WWD.com/beauty-industry-news/financial/federated-sets-an-open-pitch-to-macy-creditors-1156155/

NEW YORK — Like an eager swain wooing the family of a prospective bride, Federated Department Stores is about to make its case for a merger to Macy’s creditors.

Federated has invited all the key players in the R.H. Macy & Co. Chapter 11 case for a “getting-to-know-you” meeting next Wednesday at the offices here of Jones, Day, Reavis & Pogue, Federated’s lawyers.

After having been rebuffed by Macy management, Federated will now seek acceptance by Macy creditors. It will present its financial picture and list its reasons why a union of the two retail giants would benefit both of them, WWD learned Tuesday.

A Federated spokesman declined comment on the meeting.
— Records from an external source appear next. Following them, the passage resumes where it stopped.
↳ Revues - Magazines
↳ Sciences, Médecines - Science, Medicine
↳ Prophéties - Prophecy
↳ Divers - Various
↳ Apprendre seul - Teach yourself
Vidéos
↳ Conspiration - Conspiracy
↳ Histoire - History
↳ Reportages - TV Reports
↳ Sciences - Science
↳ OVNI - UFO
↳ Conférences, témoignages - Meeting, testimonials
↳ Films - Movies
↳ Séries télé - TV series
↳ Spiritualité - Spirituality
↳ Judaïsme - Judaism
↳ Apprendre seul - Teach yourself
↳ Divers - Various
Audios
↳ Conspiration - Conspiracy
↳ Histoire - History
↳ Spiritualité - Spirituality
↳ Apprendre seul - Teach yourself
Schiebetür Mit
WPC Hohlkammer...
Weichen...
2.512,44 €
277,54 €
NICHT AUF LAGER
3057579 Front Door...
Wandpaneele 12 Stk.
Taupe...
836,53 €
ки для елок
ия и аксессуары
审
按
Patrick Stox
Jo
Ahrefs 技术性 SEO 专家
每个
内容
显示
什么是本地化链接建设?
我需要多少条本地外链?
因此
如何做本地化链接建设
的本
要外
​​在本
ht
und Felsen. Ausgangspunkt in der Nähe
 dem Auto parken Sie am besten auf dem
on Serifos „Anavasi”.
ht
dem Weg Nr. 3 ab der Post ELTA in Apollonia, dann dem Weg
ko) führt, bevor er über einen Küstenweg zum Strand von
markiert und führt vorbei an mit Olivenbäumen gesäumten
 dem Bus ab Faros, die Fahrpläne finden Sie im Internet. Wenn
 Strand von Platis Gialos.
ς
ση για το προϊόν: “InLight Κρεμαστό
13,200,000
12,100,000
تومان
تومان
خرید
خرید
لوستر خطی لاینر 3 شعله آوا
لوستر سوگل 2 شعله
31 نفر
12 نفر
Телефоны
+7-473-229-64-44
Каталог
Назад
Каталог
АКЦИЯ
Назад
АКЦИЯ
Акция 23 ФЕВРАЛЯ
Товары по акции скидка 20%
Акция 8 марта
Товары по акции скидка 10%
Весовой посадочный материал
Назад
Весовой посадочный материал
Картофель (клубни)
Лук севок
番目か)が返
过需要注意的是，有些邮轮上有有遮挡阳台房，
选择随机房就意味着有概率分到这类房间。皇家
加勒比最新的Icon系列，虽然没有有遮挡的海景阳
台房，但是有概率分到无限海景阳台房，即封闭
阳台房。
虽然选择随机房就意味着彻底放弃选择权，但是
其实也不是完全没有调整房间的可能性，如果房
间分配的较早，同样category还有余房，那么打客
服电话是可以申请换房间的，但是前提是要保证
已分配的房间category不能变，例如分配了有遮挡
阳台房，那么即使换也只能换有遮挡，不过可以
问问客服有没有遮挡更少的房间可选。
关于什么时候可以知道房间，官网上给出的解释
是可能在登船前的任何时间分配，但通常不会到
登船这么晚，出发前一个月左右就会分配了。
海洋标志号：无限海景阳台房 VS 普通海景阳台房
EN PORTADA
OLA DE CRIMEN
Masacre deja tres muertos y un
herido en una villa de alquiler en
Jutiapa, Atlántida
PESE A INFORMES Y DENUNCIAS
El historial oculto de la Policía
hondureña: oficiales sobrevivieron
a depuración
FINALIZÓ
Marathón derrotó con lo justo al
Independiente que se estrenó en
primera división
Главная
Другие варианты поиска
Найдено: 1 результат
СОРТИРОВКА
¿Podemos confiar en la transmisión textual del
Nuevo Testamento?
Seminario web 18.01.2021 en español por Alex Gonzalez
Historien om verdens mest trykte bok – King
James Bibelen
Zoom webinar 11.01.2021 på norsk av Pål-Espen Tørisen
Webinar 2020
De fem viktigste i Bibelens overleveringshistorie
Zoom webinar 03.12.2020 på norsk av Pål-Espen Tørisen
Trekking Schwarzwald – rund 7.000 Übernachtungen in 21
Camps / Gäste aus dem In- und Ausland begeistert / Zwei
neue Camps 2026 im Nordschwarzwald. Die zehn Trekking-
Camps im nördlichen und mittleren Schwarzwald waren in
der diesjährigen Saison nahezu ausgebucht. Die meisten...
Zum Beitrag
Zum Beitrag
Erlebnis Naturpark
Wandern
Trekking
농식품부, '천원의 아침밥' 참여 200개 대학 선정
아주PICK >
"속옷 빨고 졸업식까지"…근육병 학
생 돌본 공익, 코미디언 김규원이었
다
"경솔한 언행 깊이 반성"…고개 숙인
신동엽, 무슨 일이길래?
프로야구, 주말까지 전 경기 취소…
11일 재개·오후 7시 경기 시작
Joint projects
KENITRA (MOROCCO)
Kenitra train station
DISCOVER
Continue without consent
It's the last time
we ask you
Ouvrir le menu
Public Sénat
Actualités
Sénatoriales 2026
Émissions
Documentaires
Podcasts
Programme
Federated, which will not present a formal reorganization plan, has met one-on-one with the main creditor groups for a month, but this would be the first time all the top figures — with the exception of Macy’s — would be gathered under one roof. “If somebody is proposing a marriage, they have to tell the other party what’s in the dowry,” said Robert Miller, counsel for Macy’s bondholders’ committee.

One source close to the case said he expects Federated to criticize the length of Macy’s reorganization, which is entering its third year.

“They’ve got to bash Macy’s a little,” said the source. “They’ll probably say, ‘We’ve looked at Macy’s business plan, and we don’t think they can get out for another couple of years, but stick with us and we can do it in a year.”‘

Federated became a player in Macy’s reorganization on Jan. 2, when it acquired half of Prudential Insurance Co.’s $1 billion claim secured by mortgages on 70 of Macy’s 110 department stores.

Since the Federated foray, analysts have praised the potential synergy of the combination, but Macy’s has remained cool to the idea.

A Macy’s spokesman downplayed the upcoming meeting.

“Federated has been in contact with these groups in the past, and we assumed they would have contact in the future as well,” the spokesman said. “We continue to believe that rebuilding a strong, independent Macy’s and developing our own plan of reorganization is the best way to create value for our creditors. And that’s exactly what we’re doing.”

Some sources speculated that the meeting was an attempt by Federated to alleviate concern over its weak sales showings in recent months. They noted that the Jan. 17 earthquake in California and bad weather throughout much of the month clobbered sales at most stores. Macy’s eked out a 0.9 percent same-store sales increase. Federated’s same-store sales fell 4.8 percent.

Bankruptcy law prevents Federated from filing a competing reorganization plan at the current time. As reported, Macy’s is expected to file a motion this week for a six-month extension of its exclusive period to propose a reorganization plan. The exclusive period is due to expire March 15, and a hearing is set for Feb. 22 on Macy’s motion before Chief Bankruptcy Judge Burton R. Lifland.

Federated is not expected to object to the request, despite the scheduled parley with Macy’s creditors, sources said.

“Federated will most likely wait until Macy’s puts forth its own plan before making an improved counter offer,” said one source.